Même s'il vient à le dire à ses parents…".

Pour poursuivre l’entretien, nous avons alors demandé à cette enseignante, si sa vision des choses avait changé par rapport au début de sa carrière. Géraldine nous a alors répondu qu’au départ elle ne voyait pas les choses comme cela. En effet, elle considérait qu’elle avait son travail d’un côté et sa vie de femme de l’autre et que c’était deux choses bien séparées. L'interviewée nous a alors raconté qu’au fil de sa première année, son rôle d’enseignante avait pris une énorme place et était venu occulter son rôle de femme : "Parce que bah à l'école j'avais tellement de chose à faire et puis j'avais tellement envie de bien faire que… Et puis on se rend compte que c'est un métier où on n'a jamais fini, on

peut toujours faire plus… Et ça justement j'ai appris… Au bout de ma première année je me suis dit : "ce n'est pas possible de continuer comme ça"… Mon mari me disait : "heu ça va pas jouer comme ça"! (rires)". Au terme de cette année, elle avait alors appris à mettre des barrières et pense avoir évolué depuis.

A la question : "Penses-tu que dans une grande école de ville les choses auraient été différentes"?, l'enseignante a répondu qu’elle pensait que cela aurait effectivement été plus facile dans une grande école : "Bah je dirais que dans une grande école on trouvera bien de toute façon des affinités avec quelqu'un, je veux dire… Je pense au contraire que c'est plus difficile dans une petite école…

On est plus vite cloisonné si on ne s'entend avec personne…".
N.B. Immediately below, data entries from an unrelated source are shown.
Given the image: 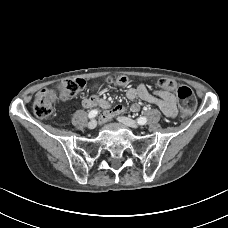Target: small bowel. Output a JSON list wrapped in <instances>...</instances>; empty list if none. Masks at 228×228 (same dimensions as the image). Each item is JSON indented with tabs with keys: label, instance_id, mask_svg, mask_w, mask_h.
Masks as SVG:
<instances>
[{
	"label": "small bowel",
	"instance_id": "obj_1",
	"mask_svg": "<svg viewBox=\"0 0 228 228\" xmlns=\"http://www.w3.org/2000/svg\"><path fill=\"white\" fill-rule=\"evenodd\" d=\"M127 99L135 100L137 98L157 106L167 118H174L177 115L176 98L173 93L167 90H150L147 85L140 84L135 88H128L125 93ZM82 104L86 108L101 106L107 108L102 115V120L106 121L124 111L137 112L140 109L139 104L133 103L129 107L117 105L108 108L105 101L100 99L96 93L83 99Z\"/></svg>",
	"mask_w": 228,
	"mask_h": 228
}]
</instances>
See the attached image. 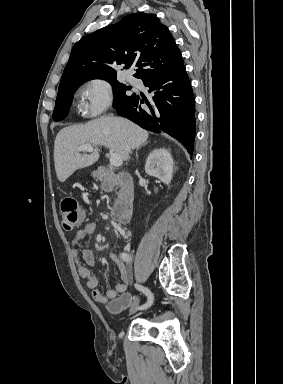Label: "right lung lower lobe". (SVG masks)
<instances>
[{
	"label": "right lung lower lobe",
	"instance_id": "1",
	"mask_svg": "<svg viewBox=\"0 0 283 384\" xmlns=\"http://www.w3.org/2000/svg\"><path fill=\"white\" fill-rule=\"evenodd\" d=\"M154 96L138 105L135 94L114 105L118 115L155 133H167L179 140L190 154L195 140V100L184 64L174 70L143 79ZM136 99V101H135Z\"/></svg>",
	"mask_w": 283,
	"mask_h": 384
}]
</instances>
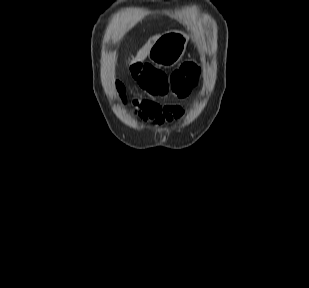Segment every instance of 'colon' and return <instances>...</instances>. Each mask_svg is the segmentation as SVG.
<instances>
[{"instance_id": "obj_1", "label": "colon", "mask_w": 309, "mask_h": 288, "mask_svg": "<svg viewBox=\"0 0 309 288\" xmlns=\"http://www.w3.org/2000/svg\"><path fill=\"white\" fill-rule=\"evenodd\" d=\"M132 72L138 83L154 96L172 95L183 98L201 83L199 67L193 62L182 64L171 75L153 66L143 70L140 66L134 65ZM116 88L119 92L123 91L121 83H117Z\"/></svg>"}]
</instances>
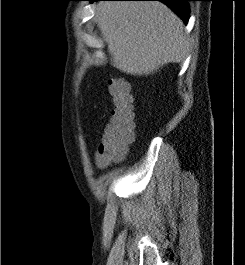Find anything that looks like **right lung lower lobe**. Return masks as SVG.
<instances>
[{"mask_svg":"<svg viewBox=\"0 0 245 265\" xmlns=\"http://www.w3.org/2000/svg\"><path fill=\"white\" fill-rule=\"evenodd\" d=\"M91 2L94 1H103V0H88ZM124 1H161L168 5L182 20L187 23L189 19V6L188 1L191 0H124Z\"/></svg>","mask_w":245,"mask_h":265,"instance_id":"1","label":"right lung lower lobe"}]
</instances>
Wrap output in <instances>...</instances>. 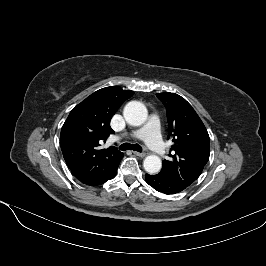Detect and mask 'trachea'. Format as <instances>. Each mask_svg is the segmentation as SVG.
I'll list each match as a JSON object with an SVG mask.
<instances>
[{
	"instance_id": "trachea-1",
	"label": "trachea",
	"mask_w": 266,
	"mask_h": 266,
	"mask_svg": "<svg viewBox=\"0 0 266 266\" xmlns=\"http://www.w3.org/2000/svg\"><path fill=\"white\" fill-rule=\"evenodd\" d=\"M119 149L122 151L134 150L137 152H142V147L139 144L123 143L122 145H120Z\"/></svg>"
}]
</instances>
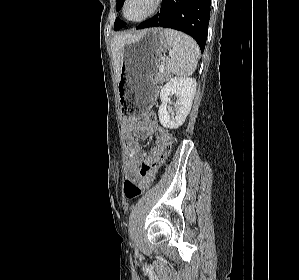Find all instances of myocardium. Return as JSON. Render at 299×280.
Masks as SVG:
<instances>
[{
    "label": "myocardium",
    "mask_w": 299,
    "mask_h": 280,
    "mask_svg": "<svg viewBox=\"0 0 299 280\" xmlns=\"http://www.w3.org/2000/svg\"><path fill=\"white\" fill-rule=\"evenodd\" d=\"M129 1L130 0H125L124 1L123 7H122V13H123L124 18L127 21H130L132 23H141V22H144V21L150 19L151 17H153L158 12V10L160 9L161 4H162V0H152L151 1V7H150L149 11L146 14H144L143 16H141L140 18H137V19H130L126 14V8H127V5L129 3Z\"/></svg>",
    "instance_id": "f54148a6"
}]
</instances>
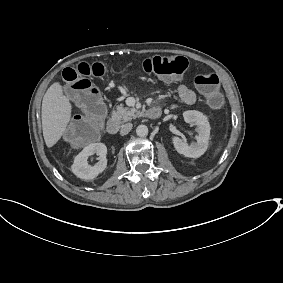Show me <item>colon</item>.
I'll return each instance as SVG.
<instances>
[{"label":"colon","instance_id":"obj_1","mask_svg":"<svg viewBox=\"0 0 283 283\" xmlns=\"http://www.w3.org/2000/svg\"><path fill=\"white\" fill-rule=\"evenodd\" d=\"M142 68L148 74L175 78L186 71L188 61L181 56H152L143 61ZM105 72L106 67L100 63H80L63 70L66 93L82 111L66 128L68 141L83 144L96 137L106 117L107 108L99 89L87 77L102 76ZM194 82L210 107L219 109L222 106L220 81L215 74L199 75Z\"/></svg>","mask_w":283,"mask_h":283}]
</instances>
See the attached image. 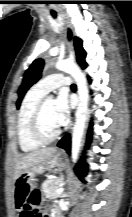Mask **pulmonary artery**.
<instances>
[{
  "mask_svg": "<svg viewBox=\"0 0 132 217\" xmlns=\"http://www.w3.org/2000/svg\"><path fill=\"white\" fill-rule=\"evenodd\" d=\"M70 79L62 74H52L41 79L35 86L38 87L44 93H48L53 89H56L63 85H68Z\"/></svg>",
  "mask_w": 132,
  "mask_h": 217,
  "instance_id": "1",
  "label": "pulmonary artery"
}]
</instances>
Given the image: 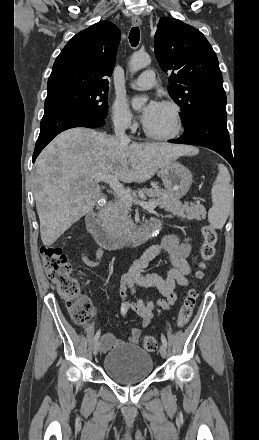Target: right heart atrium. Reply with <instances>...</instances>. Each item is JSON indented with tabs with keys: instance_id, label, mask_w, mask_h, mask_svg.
Returning <instances> with one entry per match:
<instances>
[{
	"instance_id": "1",
	"label": "right heart atrium",
	"mask_w": 259,
	"mask_h": 440,
	"mask_svg": "<svg viewBox=\"0 0 259 440\" xmlns=\"http://www.w3.org/2000/svg\"><path fill=\"white\" fill-rule=\"evenodd\" d=\"M111 120L113 126L118 130H132L136 126L127 103L120 98H117L111 106Z\"/></svg>"
}]
</instances>
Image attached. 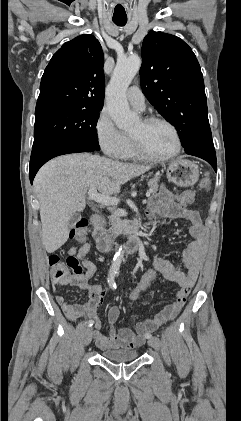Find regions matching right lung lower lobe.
<instances>
[{
	"label": "right lung lower lobe",
	"mask_w": 241,
	"mask_h": 421,
	"mask_svg": "<svg viewBox=\"0 0 241 421\" xmlns=\"http://www.w3.org/2000/svg\"><path fill=\"white\" fill-rule=\"evenodd\" d=\"M92 151H95V149L90 146L77 143L53 145L40 150L32 151L29 170L31 184L40 167L50 159L63 154Z\"/></svg>",
	"instance_id": "obj_1"
}]
</instances>
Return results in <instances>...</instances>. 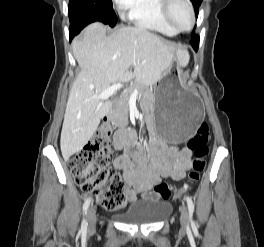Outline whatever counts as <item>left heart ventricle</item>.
I'll list each match as a JSON object with an SVG mask.
<instances>
[{
    "instance_id": "obj_1",
    "label": "left heart ventricle",
    "mask_w": 264,
    "mask_h": 247,
    "mask_svg": "<svg viewBox=\"0 0 264 247\" xmlns=\"http://www.w3.org/2000/svg\"><path fill=\"white\" fill-rule=\"evenodd\" d=\"M172 18L178 27L185 28L191 22L188 6L182 0H176L172 7Z\"/></svg>"
}]
</instances>
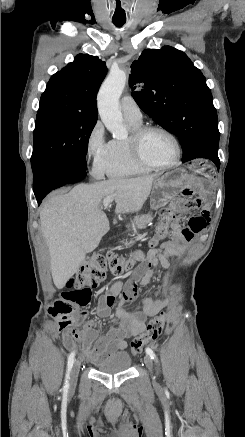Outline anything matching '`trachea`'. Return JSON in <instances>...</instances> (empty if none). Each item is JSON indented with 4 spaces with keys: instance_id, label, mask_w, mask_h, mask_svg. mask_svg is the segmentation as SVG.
I'll return each instance as SVG.
<instances>
[{
    "instance_id": "obj_1",
    "label": "trachea",
    "mask_w": 245,
    "mask_h": 437,
    "mask_svg": "<svg viewBox=\"0 0 245 437\" xmlns=\"http://www.w3.org/2000/svg\"><path fill=\"white\" fill-rule=\"evenodd\" d=\"M113 23L117 27H122L125 24V21H113Z\"/></svg>"
}]
</instances>
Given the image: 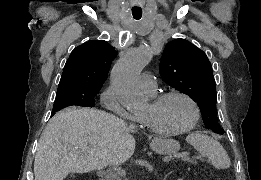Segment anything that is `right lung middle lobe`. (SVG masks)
<instances>
[{"instance_id":"1","label":"right lung middle lobe","mask_w":261,"mask_h":180,"mask_svg":"<svg viewBox=\"0 0 261 180\" xmlns=\"http://www.w3.org/2000/svg\"><path fill=\"white\" fill-rule=\"evenodd\" d=\"M100 88L82 85L58 87L52 115L62 108L72 105L93 107L95 104L94 97Z\"/></svg>"}]
</instances>
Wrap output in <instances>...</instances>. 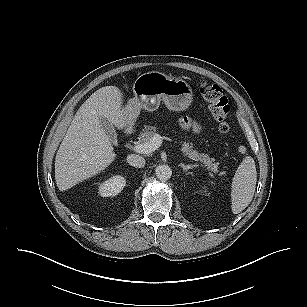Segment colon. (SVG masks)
Returning a JSON list of instances; mask_svg holds the SVG:
<instances>
[{
	"instance_id": "colon-1",
	"label": "colon",
	"mask_w": 307,
	"mask_h": 307,
	"mask_svg": "<svg viewBox=\"0 0 307 307\" xmlns=\"http://www.w3.org/2000/svg\"><path fill=\"white\" fill-rule=\"evenodd\" d=\"M199 92L208 103L213 117L218 122L219 131L223 134L229 133L231 129L229 121L231 108L222 89L216 84L202 81L199 83Z\"/></svg>"
}]
</instances>
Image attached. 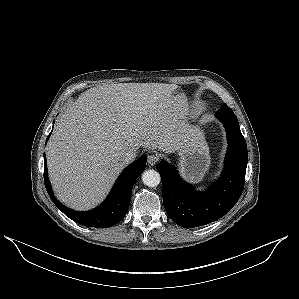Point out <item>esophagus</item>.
I'll list each match as a JSON object with an SVG mask.
<instances>
[{
  "instance_id": "1",
  "label": "esophagus",
  "mask_w": 299,
  "mask_h": 299,
  "mask_svg": "<svg viewBox=\"0 0 299 299\" xmlns=\"http://www.w3.org/2000/svg\"><path fill=\"white\" fill-rule=\"evenodd\" d=\"M158 161V157L154 154L148 155L147 162L150 166H154Z\"/></svg>"
}]
</instances>
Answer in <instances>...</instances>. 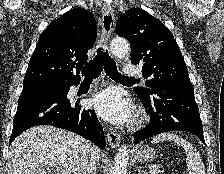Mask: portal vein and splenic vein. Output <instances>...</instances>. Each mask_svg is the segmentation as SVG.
<instances>
[{
	"label": "portal vein and splenic vein",
	"mask_w": 224,
	"mask_h": 174,
	"mask_svg": "<svg viewBox=\"0 0 224 174\" xmlns=\"http://www.w3.org/2000/svg\"><path fill=\"white\" fill-rule=\"evenodd\" d=\"M160 172H161V170L159 169V167H154V168L150 169L151 174H159Z\"/></svg>",
	"instance_id": "18ae733b"
}]
</instances>
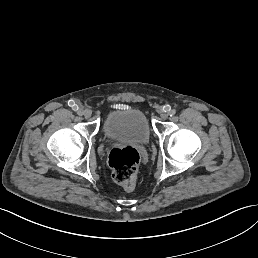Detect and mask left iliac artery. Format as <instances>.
I'll use <instances>...</instances> for the list:
<instances>
[{
  "label": "left iliac artery",
  "instance_id": "1",
  "mask_svg": "<svg viewBox=\"0 0 258 258\" xmlns=\"http://www.w3.org/2000/svg\"><path fill=\"white\" fill-rule=\"evenodd\" d=\"M176 114V110L175 109H172L170 112H169V115L170 116H174Z\"/></svg>",
  "mask_w": 258,
  "mask_h": 258
}]
</instances>
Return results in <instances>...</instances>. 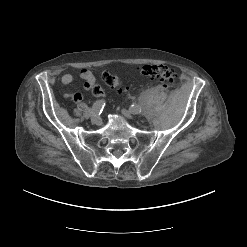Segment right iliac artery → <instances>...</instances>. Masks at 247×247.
<instances>
[{
	"instance_id": "1",
	"label": "right iliac artery",
	"mask_w": 247,
	"mask_h": 247,
	"mask_svg": "<svg viewBox=\"0 0 247 247\" xmlns=\"http://www.w3.org/2000/svg\"><path fill=\"white\" fill-rule=\"evenodd\" d=\"M105 106V101L104 100H98L96 101L92 108L90 109L91 112H93L96 116L100 114Z\"/></svg>"
}]
</instances>
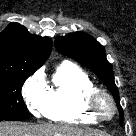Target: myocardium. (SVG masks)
Instances as JSON below:
<instances>
[{
	"mask_svg": "<svg viewBox=\"0 0 136 136\" xmlns=\"http://www.w3.org/2000/svg\"><path fill=\"white\" fill-rule=\"evenodd\" d=\"M102 99H106L111 106V113L109 115H104L101 113L99 105ZM85 107L87 111L98 121H108L111 120L117 111V106L114 98L107 91L102 89H96L89 93L85 100Z\"/></svg>",
	"mask_w": 136,
	"mask_h": 136,
	"instance_id": "f54148a6",
	"label": "myocardium"
}]
</instances>
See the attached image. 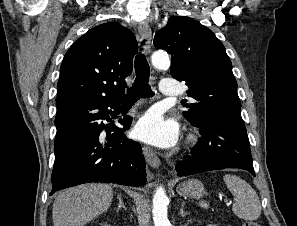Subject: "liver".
Returning a JSON list of instances; mask_svg holds the SVG:
<instances>
[{
  "label": "liver",
  "mask_w": 297,
  "mask_h": 226,
  "mask_svg": "<svg viewBox=\"0 0 297 226\" xmlns=\"http://www.w3.org/2000/svg\"><path fill=\"white\" fill-rule=\"evenodd\" d=\"M113 189L106 184H86L61 192L53 203L54 226H84L111 205Z\"/></svg>",
  "instance_id": "obj_1"
}]
</instances>
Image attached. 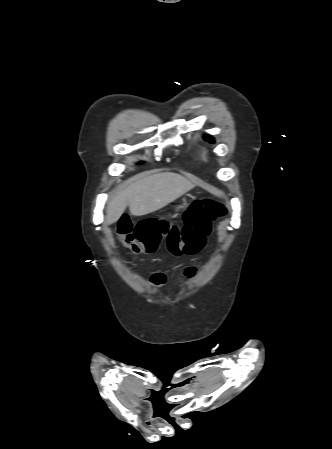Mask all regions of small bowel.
Wrapping results in <instances>:
<instances>
[{"instance_id":"obj_1","label":"small bowel","mask_w":332,"mask_h":449,"mask_svg":"<svg viewBox=\"0 0 332 449\" xmlns=\"http://www.w3.org/2000/svg\"><path fill=\"white\" fill-rule=\"evenodd\" d=\"M185 274L188 277H193L196 274V268L194 266H188L185 269ZM150 283L154 287L163 286L166 283V275L161 271L155 272L150 278Z\"/></svg>"}]
</instances>
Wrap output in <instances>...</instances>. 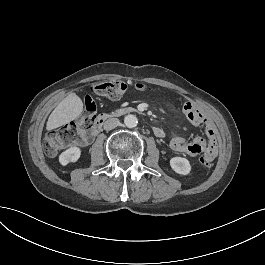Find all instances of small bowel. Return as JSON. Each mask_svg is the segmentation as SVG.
Segmentation results:
<instances>
[{"instance_id": "small-bowel-1", "label": "small bowel", "mask_w": 265, "mask_h": 265, "mask_svg": "<svg viewBox=\"0 0 265 265\" xmlns=\"http://www.w3.org/2000/svg\"><path fill=\"white\" fill-rule=\"evenodd\" d=\"M182 112L186 118L195 126L205 125L206 133L209 138L208 143L203 138L196 137L192 140H187L180 136L173 137L169 142V147L173 152L196 156H203L212 162L217 157V142L212 123L207 117L191 102H185L182 105Z\"/></svg>"}]
</instances>
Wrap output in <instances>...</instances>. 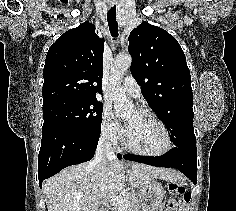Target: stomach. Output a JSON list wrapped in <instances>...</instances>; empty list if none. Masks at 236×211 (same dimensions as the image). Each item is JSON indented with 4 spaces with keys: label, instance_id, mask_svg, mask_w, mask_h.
I'll return each instance as SVG.
<instances>
[{
    "label": "stomach",
    "instance_id": "stomach-1",
    "mask_svg": "<svg viewBox=\"0 0 236 211\" xmlns=\"http://www.w3.org/2000/svg\"><path fill=\"white\" fill-rule=\"evenodd\" d=\"M137 196L141 211H157L165 196V190L161 184L150 180L139 188Z\"/></svg>",
    "mask_w": 236,
    "mask_h": 211
}]
</instances>
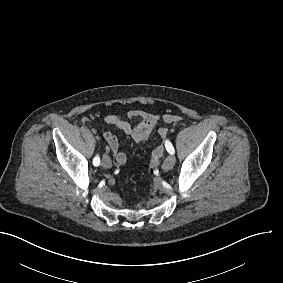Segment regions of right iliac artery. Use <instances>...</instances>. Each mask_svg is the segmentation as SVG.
<instances>
[{"label": "right iliac artery", "mask_w": 283, "mask_h": 283, "mask_svg": "<svg viewBox=\"0 0 283 283\" xmlns=\"http://www.w3.org/2000/svg\"><path fill=\"white\" fill-rule=\"evenodd\" d=\"M93 164L94 166H99L100 164V158L98 156H96L94 159H93Z\"/></svg>", "instance_id": "right-iliac-artery-1"}]
</instances>
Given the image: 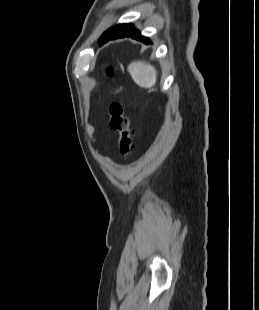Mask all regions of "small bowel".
<instances>
[{"mask_svg": "<svg viewBox=\"0 0 259 310\" xmlns=\"http://www.w3.org/2000/svg\"><path fill=\"white\" fill-rule=\"evenodd\" d=\"M88 132H89L90 136L92 137V135H93V128L89 127Z\"/></svg>", "mask_w": 259, "mask_h": 310, "instance_id": "1", "label": "small bowel"}]
</instances>
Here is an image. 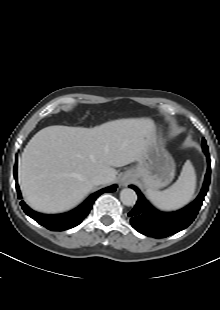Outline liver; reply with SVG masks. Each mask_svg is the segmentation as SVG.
Here are the masks:
<instances>
[{
	"label": "liver",
	"mask_w": 220,
	"mask_h": 310,
	"mask_svg": "<svg viewBox=\"0 0 220 310\" xmlns=\"http://www.w3.org/2000/svg\"><path fill=\"white\" fill-rule=\"evenodd\" d=\"M150 118L106 122L94 128L49 126L26 145L18 166L22 194L31 208L59 213L76 206L97 174L116 180L115 167L138 161L155 139Z\"/></svg>",
	"instance_id": "1"
}]
</instances>
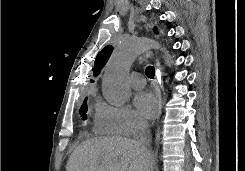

Géraldine a alors conclu notre entretien en mettant en évidence le fait que les identités personnelles et professionnelles n'allaient pas l’une sans l’autre. En effet, elle pense qu’elles se construisent et s’influencent parmi. Elle a d'ailleurs pu le constater avec ses collègues. Elle nous a rappelé que si la vie personnelle n'aillait pas bien, il était rare que la vie professionnelle aille bien aussi. Elle croit alors que ces identités s’influencent sans savoir laquelle prend le dessus sur l’autre. Elle espère d’ailleurs qu’aucune des deux ne prenne le dessus sur l’autre.

L’enseignante voit cela comme une construction en nous rappelant que l’on n’est pas si différent dans la vie personnelle que dans la vie professionnelle :

"Autrement cela voudrait dire qu’on porte des masques…". Géraldine a terminé son discours par ceci : "Je crois que oui on apprend tous les jours et on grandit tous les jours".